Each contributing share has a voting entitlement proportionate to the amount paid up thereon relative to the entire amount payable (including the amount paid but ignoring amounts credited as paid).
Options and Performance Rights do not carry any voting rights.

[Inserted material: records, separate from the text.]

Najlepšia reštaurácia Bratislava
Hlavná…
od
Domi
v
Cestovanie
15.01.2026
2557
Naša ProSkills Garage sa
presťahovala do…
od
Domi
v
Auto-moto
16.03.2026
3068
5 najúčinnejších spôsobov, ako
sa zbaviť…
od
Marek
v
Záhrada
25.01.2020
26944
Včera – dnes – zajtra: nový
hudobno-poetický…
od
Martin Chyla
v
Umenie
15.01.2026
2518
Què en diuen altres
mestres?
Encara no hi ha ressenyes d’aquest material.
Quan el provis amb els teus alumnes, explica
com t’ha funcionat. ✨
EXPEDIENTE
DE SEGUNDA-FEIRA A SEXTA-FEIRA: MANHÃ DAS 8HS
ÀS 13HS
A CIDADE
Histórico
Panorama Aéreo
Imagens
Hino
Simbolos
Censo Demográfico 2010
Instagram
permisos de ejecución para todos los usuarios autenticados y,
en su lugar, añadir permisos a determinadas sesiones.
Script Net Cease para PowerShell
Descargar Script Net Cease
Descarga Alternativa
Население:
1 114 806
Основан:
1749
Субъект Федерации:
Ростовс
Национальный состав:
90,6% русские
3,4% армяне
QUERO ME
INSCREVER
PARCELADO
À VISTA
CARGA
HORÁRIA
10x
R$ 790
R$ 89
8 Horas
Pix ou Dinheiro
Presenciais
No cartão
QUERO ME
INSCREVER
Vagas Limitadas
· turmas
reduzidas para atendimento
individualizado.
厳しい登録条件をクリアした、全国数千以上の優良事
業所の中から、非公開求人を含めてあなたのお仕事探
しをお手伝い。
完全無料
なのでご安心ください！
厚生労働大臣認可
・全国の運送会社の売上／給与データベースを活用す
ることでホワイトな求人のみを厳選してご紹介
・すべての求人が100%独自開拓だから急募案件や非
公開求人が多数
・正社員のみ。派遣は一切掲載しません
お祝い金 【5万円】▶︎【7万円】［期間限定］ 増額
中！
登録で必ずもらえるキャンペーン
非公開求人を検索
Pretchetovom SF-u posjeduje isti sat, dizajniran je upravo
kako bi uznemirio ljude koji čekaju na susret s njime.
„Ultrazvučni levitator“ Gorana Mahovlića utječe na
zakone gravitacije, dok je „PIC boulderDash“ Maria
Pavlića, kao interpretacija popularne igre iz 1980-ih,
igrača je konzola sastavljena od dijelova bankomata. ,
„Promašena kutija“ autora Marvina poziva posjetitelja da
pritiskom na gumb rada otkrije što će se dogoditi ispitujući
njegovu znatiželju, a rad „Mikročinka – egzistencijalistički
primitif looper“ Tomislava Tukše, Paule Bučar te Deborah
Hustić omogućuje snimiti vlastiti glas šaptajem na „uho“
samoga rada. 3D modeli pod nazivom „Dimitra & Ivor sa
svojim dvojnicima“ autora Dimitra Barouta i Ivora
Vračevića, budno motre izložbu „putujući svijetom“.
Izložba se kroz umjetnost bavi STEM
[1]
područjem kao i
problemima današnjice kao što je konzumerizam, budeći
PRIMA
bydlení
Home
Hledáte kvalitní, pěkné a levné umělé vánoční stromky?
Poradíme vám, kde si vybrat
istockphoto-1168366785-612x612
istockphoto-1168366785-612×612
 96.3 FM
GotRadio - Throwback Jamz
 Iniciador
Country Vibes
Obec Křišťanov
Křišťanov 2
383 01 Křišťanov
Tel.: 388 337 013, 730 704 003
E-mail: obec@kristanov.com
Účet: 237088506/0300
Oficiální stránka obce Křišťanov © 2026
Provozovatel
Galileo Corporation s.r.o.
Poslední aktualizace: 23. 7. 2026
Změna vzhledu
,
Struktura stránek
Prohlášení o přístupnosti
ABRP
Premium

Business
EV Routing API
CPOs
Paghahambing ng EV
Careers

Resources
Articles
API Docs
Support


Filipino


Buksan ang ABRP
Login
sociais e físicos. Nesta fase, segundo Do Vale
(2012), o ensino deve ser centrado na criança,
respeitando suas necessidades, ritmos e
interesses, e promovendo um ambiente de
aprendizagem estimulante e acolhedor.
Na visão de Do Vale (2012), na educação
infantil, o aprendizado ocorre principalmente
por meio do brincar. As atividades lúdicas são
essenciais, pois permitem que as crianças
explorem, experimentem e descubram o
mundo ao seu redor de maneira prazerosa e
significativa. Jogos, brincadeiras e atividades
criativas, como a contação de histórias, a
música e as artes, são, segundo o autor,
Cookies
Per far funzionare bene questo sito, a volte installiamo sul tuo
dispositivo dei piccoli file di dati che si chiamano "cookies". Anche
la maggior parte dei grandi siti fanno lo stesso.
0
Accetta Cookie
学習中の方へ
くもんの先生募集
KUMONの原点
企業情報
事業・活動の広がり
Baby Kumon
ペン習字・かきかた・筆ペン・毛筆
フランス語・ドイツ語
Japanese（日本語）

(g) Schedule of interests in mining tenements
| nterests in mining tenements | ||
|---|---|---|
| Location | Tenement | Percentage held / *earning ** |
| WEST AUSTRALIA | ||
| M59/739 – Gnows Nest | Badja | EMU 100% - Granted |
| E59/2315 – Gnows Nest | Badja | EMU 100% - Granted |
| P59/2071 – Monte Cristo | Badja | EMU 100% - Granted |
| P59/2073 – Monte Cristo | Badja | EMU 100% - Granted |
| E59/2495 – Warramboo | Badja | EMU 100% - Granted |
| E59/2817 - Warramboo | Badja | EMU 100% - Granted |
| E59/2836 - Warramboo | Badja | EMU 100% - Granted |
| M59/785 - Warramboo | Badja | EMU 100% - Granted |
| E70/5507 – Sunfire | Sunfire | EMU 100% - Granted |
| E70/5346 – Sunfire | Sunfire | EMU 100% - Granted |
| E70/6434 – Nelson | Sunfire | EMU 100% - Granted |
| E70/6436 - Nelson | Sunfire | EMU 100% - Granted |
| QUEENSLAND | ||
| EPM27664 | Georgetown | Earn-in for 80% |
| EPM27642 | Perpendicular Peak | Earn-in for 80% |
| EPM27667 | Fiery Creek | Earn-in for 80% |
(h) ASX Listing Rule 3.13.1
The Company advises, in accordance with ASX Listing Rule 3.13.1, that its Annual General Meeting ( AGM ; an item of business which will include the election of directors) is proposed to be held on 30 November 2024, and based on this proposed AGM date, in accordance with the Company’s constitution, the closing date for receipt of valid nominations from persons wishing to be considered for election as a director at the AGM will be 19 October 2024.